(Stored records)
● ● ● ● ● ● ●
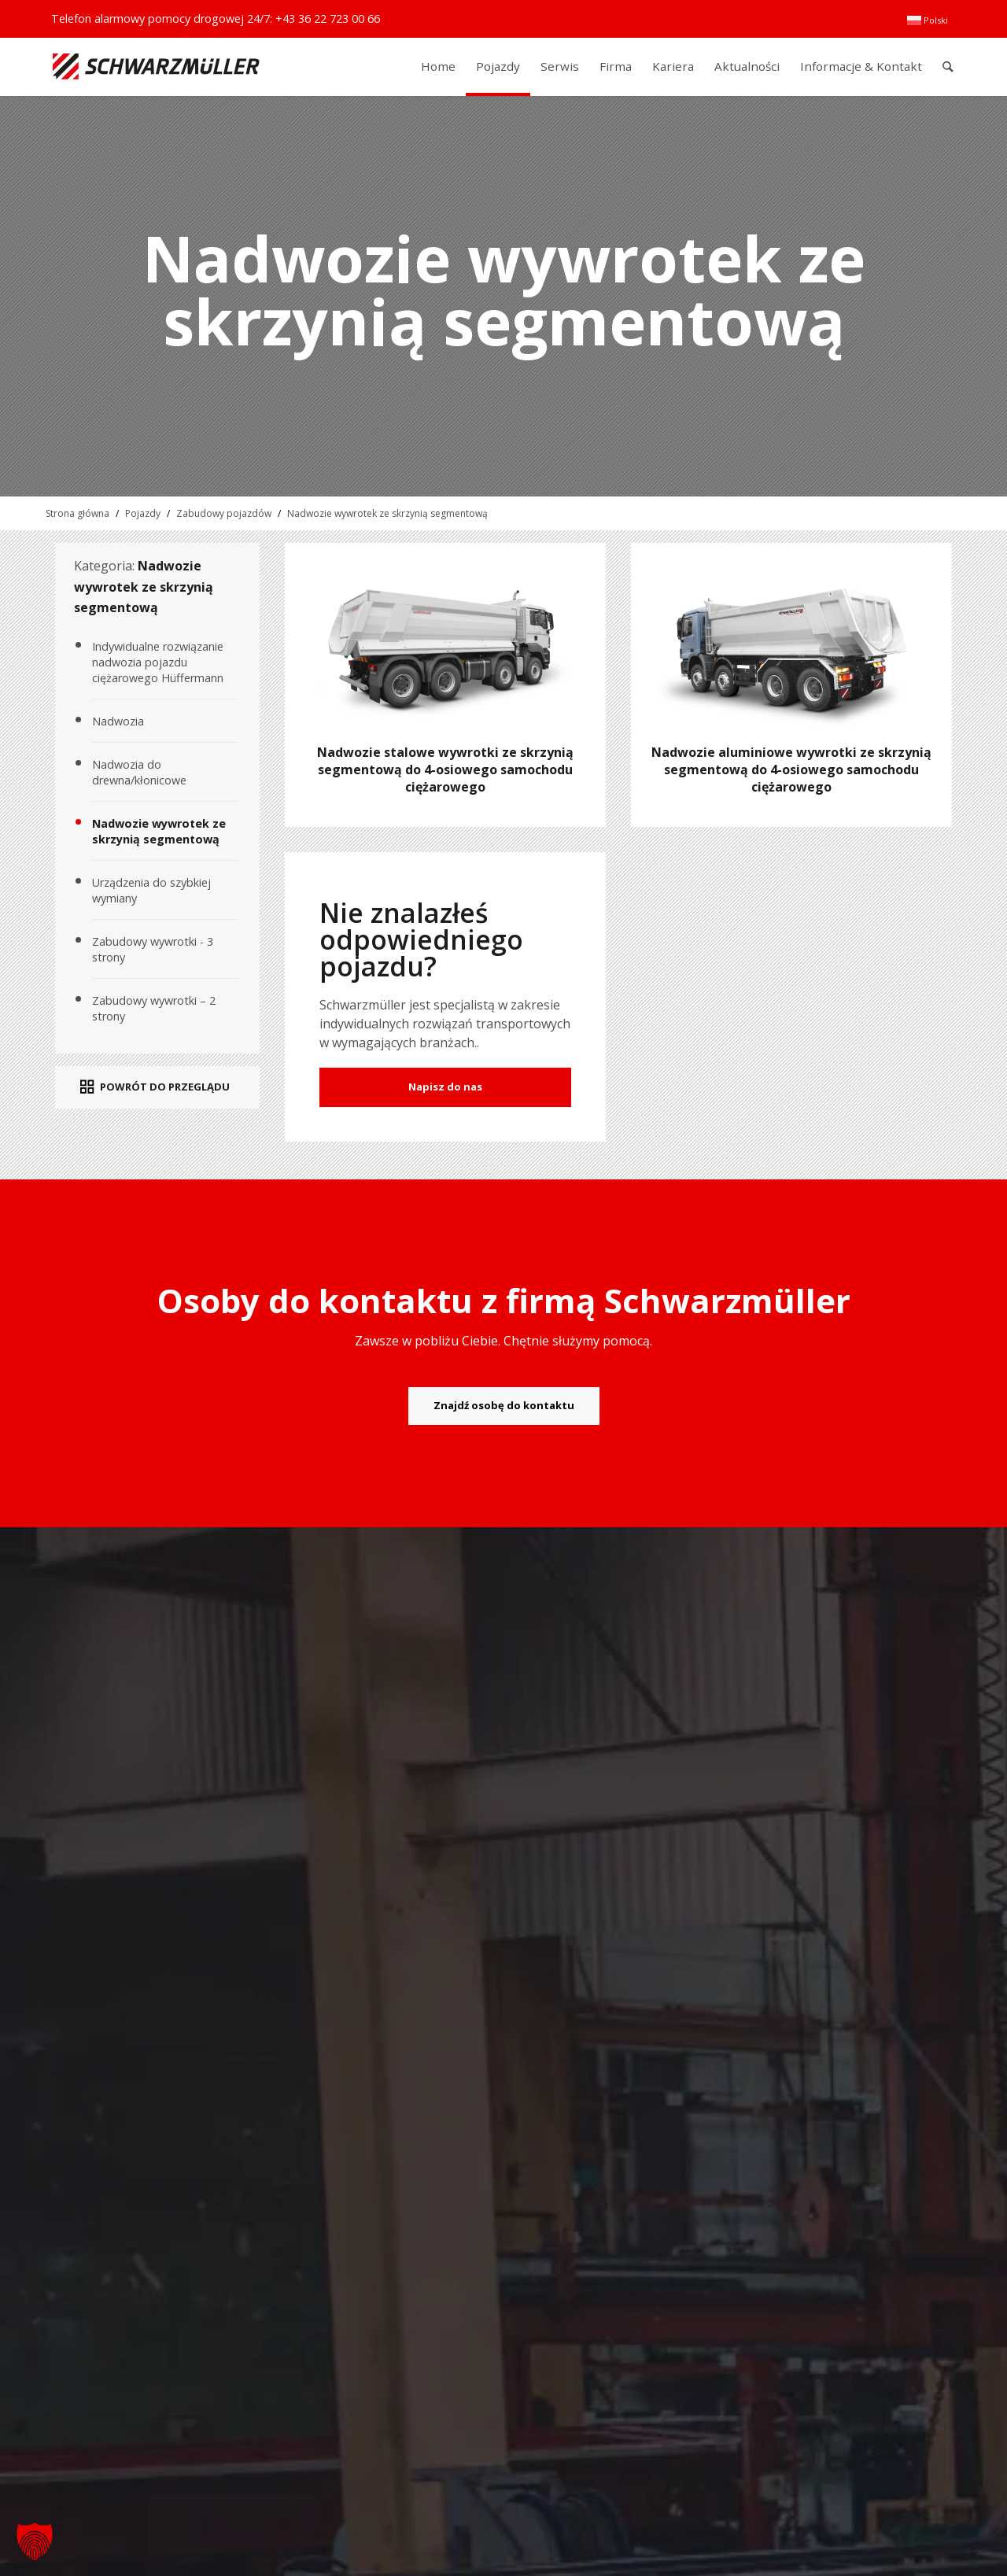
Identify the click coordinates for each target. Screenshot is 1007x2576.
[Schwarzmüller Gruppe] (156, 66)
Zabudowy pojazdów (223, 513)
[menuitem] (927, 20)
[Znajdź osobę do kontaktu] (503, 1406)
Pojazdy (142, 513)
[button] (34, 2541)
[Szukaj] (948, 66)
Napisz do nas (445, 1086)
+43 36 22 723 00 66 (327, 18)
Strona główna (77, 513)
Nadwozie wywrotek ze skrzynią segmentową (387, 513)
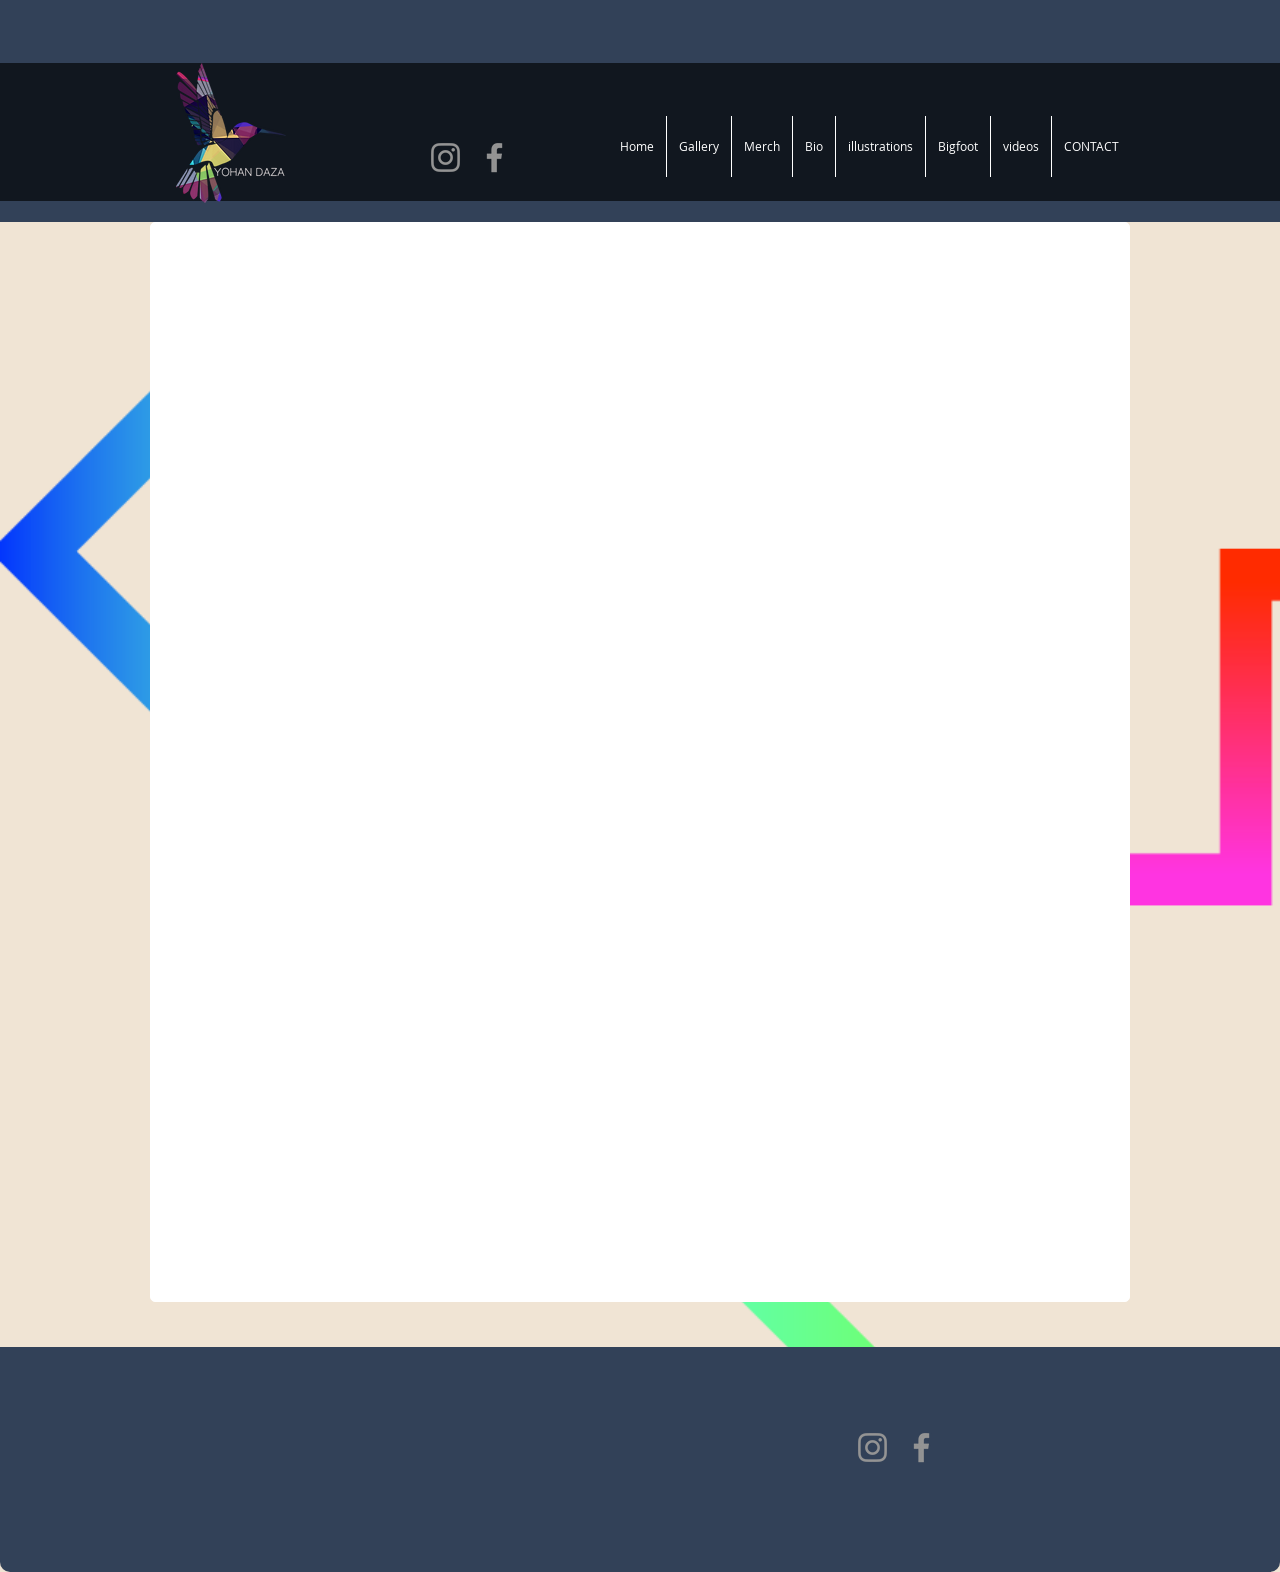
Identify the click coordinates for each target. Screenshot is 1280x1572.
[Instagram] (445, 157)
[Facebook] (494, 157)
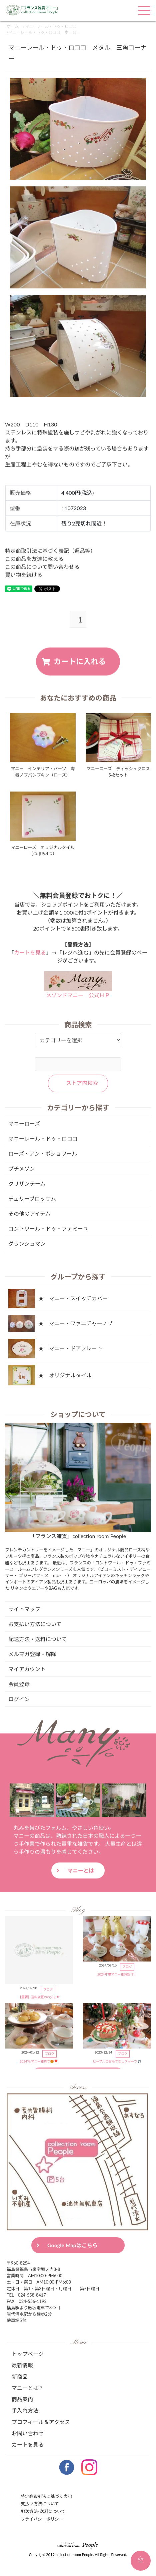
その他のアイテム (29, 1213)
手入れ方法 (25, 2410)
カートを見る (30, 952)
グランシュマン (27, 1243)
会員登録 (19, 1684)
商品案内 (22, 2399)
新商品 (20, 2376)
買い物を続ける (23, 574)
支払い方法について (40, 2503)
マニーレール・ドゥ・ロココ (51, 26)
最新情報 (22, 2365)
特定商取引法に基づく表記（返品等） (50, 550)
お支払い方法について (35, 1624)
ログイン (19, 1699)
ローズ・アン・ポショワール (42, 1153)
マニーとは (80, 1870)
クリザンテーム (27, 1183)
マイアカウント (27, 1669)
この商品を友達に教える (34, 558)
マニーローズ (24, 1123)
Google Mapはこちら (72, 2245)
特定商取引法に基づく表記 (46, 2496)
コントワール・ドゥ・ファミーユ (48, 1228)
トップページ (28, 2354)
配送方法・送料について (37, 1639)
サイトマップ (24, 1609)
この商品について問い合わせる (42, 566)
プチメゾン (21, 1168)
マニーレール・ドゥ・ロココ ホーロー (44, 32)
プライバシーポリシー (42, 2519)
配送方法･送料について (43, 2511)
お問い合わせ (28, 2433)
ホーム (13, 26)
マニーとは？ (28, 2388)
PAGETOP (141, 2559)
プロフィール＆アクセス (41, 2422)
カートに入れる (80, 661)
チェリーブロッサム (32, 1198)
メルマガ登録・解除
● ● ● ● ● ● ●
Copy nothing but the lines from the top of the data down to the line containing "手入れ方法 (25, 2410)", and leave the pictures out.

Identify the click coordinates for each target. Screenshot is 1007x2576.
[Schwarzmüller Gruppe] (156, 66)
Zabudowy pojazdów (223, 513)
[menuitem] (927, 20)
[Znajdź osobę do kontaktu] (503, 1406)
Pojazdy (142, 513)
[button] (34, 2541)
[Szukaj] (948, 66)
Napisz do nas (445, 1086)
+43 36 22 723 00 66 (327, 18)
Strona główna (77, 513)
Nadwozie wywrotek ze skrzynią segmentową (387, 513)
Identify the click coordinates for each target. Screenshot is 1280x1572.
[Instagram] (445, 157)
[Facebook] (494, 157)
その他のアイテム (29, 1213)
手入れ方法 (25, 2410)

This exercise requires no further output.